In the 28 years following the release of The Myths and Legends … the
organist’s levels of excess and success have ebbed and flowed like a
dieter’s blood pressure. There have been, in no particular order: another
three Yes reunions, ninetysomething albums, pro-celebrity golf tournaments,
three divorces and as many heart attacks, five children and one pantomime
appearance (Abanazer in a Cornish production of Aladdin), alcoholism,
spangly capes (first adopted as stagewear when a young Wakeman felt
embarrassed by a journalist’s description of him as "an octopus out of
control"), a bout of Legionnaire’s disease, The Return To The Centre of The
Earth, an obsession with UFOs ("I was away with the fairies!"), a car crash
("I thought I was about to die: again") and appearances on everything from
Masterchef and Call My Bluff to Never Mind The Buzzcocks. All of which has
helped solidify Wakeman’s status as the approachable, oft-bearded, face of prog.
For all his bluff blokeishness, it’s heartening to learn that Wakeman still
has the same lustrous, flowing lady-hair that flapped and bounced while its
owner sprung between keyboards during such magnificent, multifaceted Yes
epics as Close To The Edge and Heart of the Sunrise. It’s incredibly
glossy. Which shampoo does the 54-year-old use? "Shampoo? OK … um, well,
when I’m out on the road, I use whatever is in the hotel, to be honest.
When I’m not on the road I use, um, erm, oh God, um … I get it from Harvey
Nicks.
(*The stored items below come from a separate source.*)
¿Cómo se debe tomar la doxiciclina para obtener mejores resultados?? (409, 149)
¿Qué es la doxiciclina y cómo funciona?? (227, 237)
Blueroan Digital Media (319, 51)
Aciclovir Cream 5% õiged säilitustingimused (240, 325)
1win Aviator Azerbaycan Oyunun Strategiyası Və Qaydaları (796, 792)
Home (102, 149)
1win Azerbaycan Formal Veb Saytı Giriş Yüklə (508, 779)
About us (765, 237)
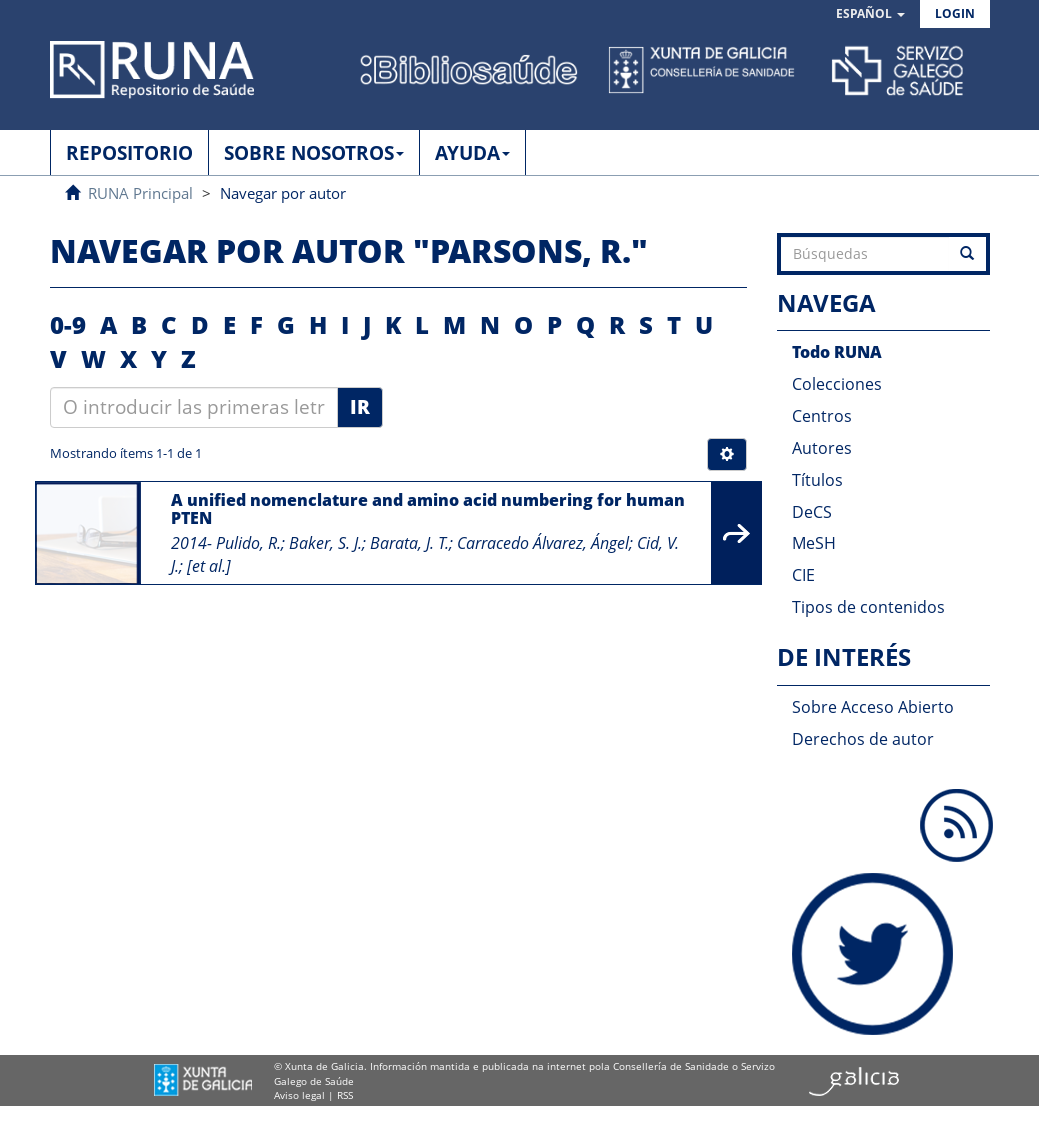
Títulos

I can’t remember. But I’ll tell you what I do use. I put camomile on
my hair. Schultz’ camomile lotion. I can only ever find it in Italy.
Florence. Go on," he says, grabbing a handful of his hair. "Pull that." I
tug the proffered bunch. "It’s tough, isn’t it?" he asks. It’s very soft, I
tell him. "Yes," he says, proudly. "That’s because it’s filthy".
These days, Wakeman claims he "finds it difficult to relax". Always has, in
fact. "I can’t completely unplug. I’m bad at that." He loves golf, though a
life-threatening bout of double pneumonia and pleurisy four years ago has
raised his handicap from nine to 13. Still, thanks to an encounter with a
meditation expert in India, Wakeman can now wake himself up without an
alarm clock, a skill that the he is obviously very proud of. "When I wake
up," he says, eyebrows higher than ever, "I can tell exactly what time it
is within seconds. It’s very bizarre."
And the future? "There’s always something in the pipeline," he chirps,
pouring himself a third - and final - cup of coffee. "There’s a big new
music programme that I’ve been asked to host. It’s a bit under wraps but
it’s a really clever idea. Sooty could host it and it would still be great.
If somebody came up with the right vehicle I’d jump at it. It’d be
music-orientated. It would have to be a Spinal Tap-type thing. But then,
all rock is Spinal Tap. Yes is 100 per cent Spinal Tap. The roadies call us
Dad’s Army. One said this tour was like a mobile old people’s home.
"To cut a long story short," he says, in the manner of a man who has spent
his long, eventful life doing the precise opposite and has the Brussels
sprouts analogies to prove it. "I’m having a ball".